何事も見せかけは大事と言えども、原則を違えてはそれ以前のところで止まるのです。

 

 

 

 

名将が指図すれば部下はそれに必ず従い、名将の下知があれば部下は死を恐れずに進む。

 

 

この原則は、こういった命令系統の厳粛化、合理化によって支えられているのだろうな


 

 

 

 

 

 

凡そ兵に四機有り

 

 

 

呉子が言うには、戦争にはおおよそ四つの要があるとのことです。

 

 

まず心の要、そして地の要、作戦の要、最後に力の要。

 

 

 

例えば戦争は集団で戦う物であり、その強弱は大将の意気込みにあり、これが士卒にも伝われば意気はどんどん上がっていきます。これこそが心の要と言います。

 

 

地の要は、文字通り地の利の事ですね。例えば隘路のような天然の要害は大軍の利を生かしづらく、大変攻めにくいです。条件さえあれば、数十人で千万の兵を撃退することも不可能ではありません。

 

 

 

また、作戦の要は、巧みな諜報活動によって情報を掴み、分断や内部分裂などを使った“敵に全力を出させない戦い”にあります。

 

 

力の要は、そのまま兵の力量、練度の差ですね。兵をしっかり訓練し、備品を完璧に近い形に整えて十全の力を出せるようにしておくと、純粋な力比べでは負けません。

 

 

 

 

心、地、作戦、力。

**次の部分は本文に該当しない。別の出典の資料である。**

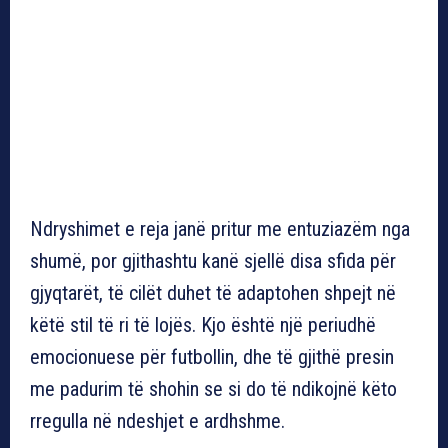
Ndryshimet e reja janë pritur me entuziazëm nga
shumë, por gjithashtu kanë sjellë disa sfida për
gjyqtarët, të cilët duhet të adaptohen shpejt në
këtë stil të ri të lojës. Kjo është një periudhë
emocionuese për futbollin, dhe të gjithë presin
me padurim të shohin se si do të ndikojnë këto
rregulla në ndeshjet e ardhshme.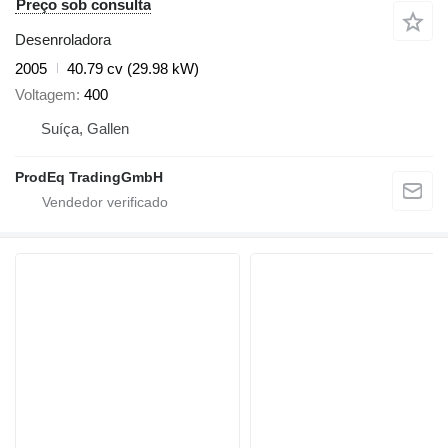
Preço sob consulta
Desenroladora
2005
40.79 cv (29.98 kW)
Voltagem
400
Suíça, Gallen
ProdEq TradingGmbH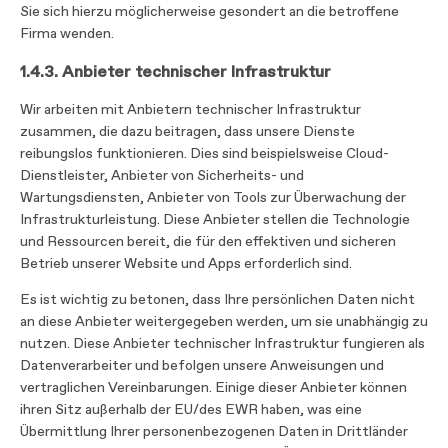
Sie sich hierzu möglicherweise gesondert an die betroffene
Firma wenden.
1.4.3. Anbieter technischer Infrastruktur
Wir arbeiten mit Anbietern technischer Infrastruktur
zusammen, die dazu beitragen, dass unsere Dienste
reibungslos funktionieren. Dies sind beispielsweise Cloud-
Dienstleister, Anbieter von Sicherheits- und
Wartungsdiensten, Anbieter von Tools zur Überwachung der
Infrastrukturleistung. Diese Anbieter stellen die Technologie
und Ressourcen bereit, die für den effektiven und sicheren
Betrieb unserer Website und Apps erforderlich sind.
Es ist wichtig zu betonen, dass Ihre persönlichen Daten nicht
an diese Anbieter weitergegeben werden, um sie unabhängig zu
nutzen. Diese Anbieter technischer Infrastruktur fungieren als
Datenverarbeiter und befolgen unsere Anweisungen und
vertraglichen Vereinbarungen. Einige dieser Anbieter können
ihren Sitz außerhalb der EU/des EWR haben, was eine
Übermittlung Ihrer personenbezogenen Daten in Drittländer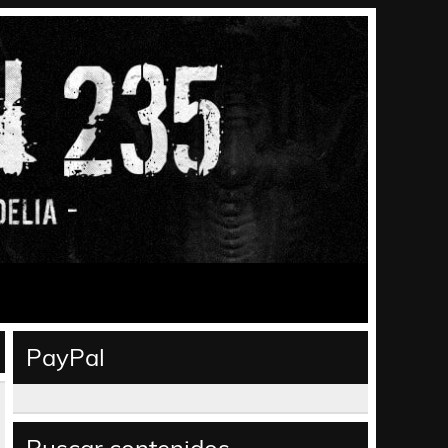
PayPal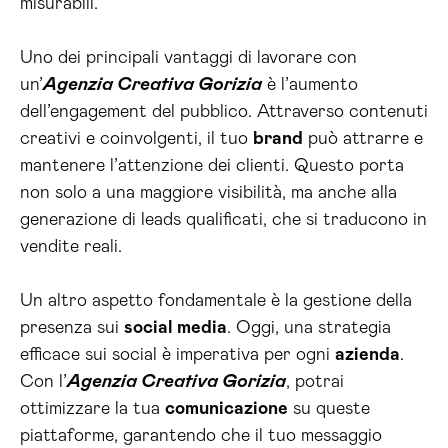
misurabili.
Uno dei principali vantaggi di lavorare con
un’
Agenzia Creativa Gorizia
è l’aumento
dell’engagement del pubblico. Attraverso contenuti
creativi e coinvolgenti, il tuo
brand
può attrarre e
mantenere l’attenzione dei clienti. Questo porta
non solo a una maggiore visibilità, ma anche alla
generazione di leads qualificati, che si traducono in
vendite reali.
Un altro aspetto fondamentale è la gestione della
presenza sui
social media
. Oggi, una strategia
efficace sui social è imperativa per ogni
azienda
.
Con l’
Agenzia Creativa Gorizia
, potrai
ottimizzare la tua
comunicazione
su queste
piattaforme, garantendo che il tuo messaggio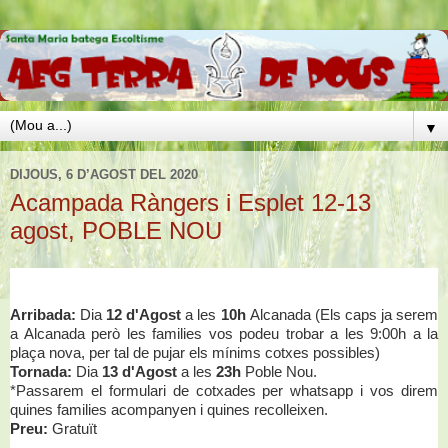
▼
DIJOUS, 6 D’AGOST DEL 2020
Acampada Ràngers i Esplet 12-13
agost, POBLE NOU
Arribada:
Dia
12 d'Agost
a les
10
h
Alcanada (Els caps ja serem
a Alcanada però les families vos podeu trobar a les 9:00h a la
plaça nova, per tal de pujar els mínims cotxes possibles)
Tornada:
Dia
13 d'Agost
a les
23h
Poble Nou.
*Passarem el formulari de cotxades per whatsapp i vos direm
quines families acompanyen i quines recolleixen.
Preu:
Gratuït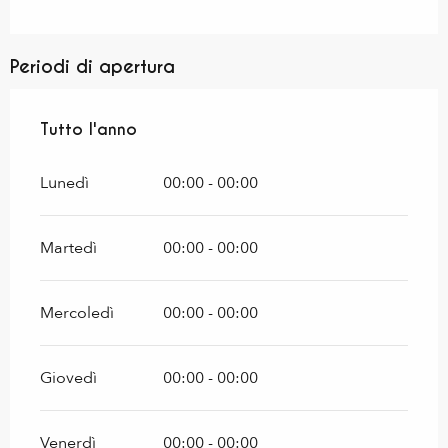
Periodi di apertura
Tutto l'anno
Tutto l'anno
Lunedì
00:00 - 00:00
Martedì
00:00 - 00:00
Mercoledì
00:00 - 00:00
Giovedì
00:00 - 00:00
Venerdì
00:00 - 00:00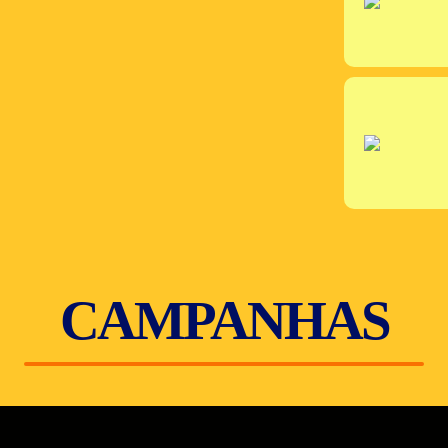
CAMPANHAS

これらの要を完全に理解しつくしてこそ、初めてそれを将と呼べるようになるのです。

 

 

 

しかし、これだけではまだ不足。

 

 

 

呉子はこの上で、の四つを備えていることも統率者の肝として述べられています。

 

 

威徳によって部下を統率し、仁愛によって民を安んじ、勇敢に問題に立ち向かい、的確な判断で迅速に片付けてしまう。

 

 

その人がいる間は強いものの、いなくなってしまえば組織や国が弱体化する……こんな指導者の事を、良将と呼ぶのです。

 

 

 

 

 

ちょっと別の話だが……為政者ってのは下から畏怖されると同時に愛されるような奴が最強なんだと。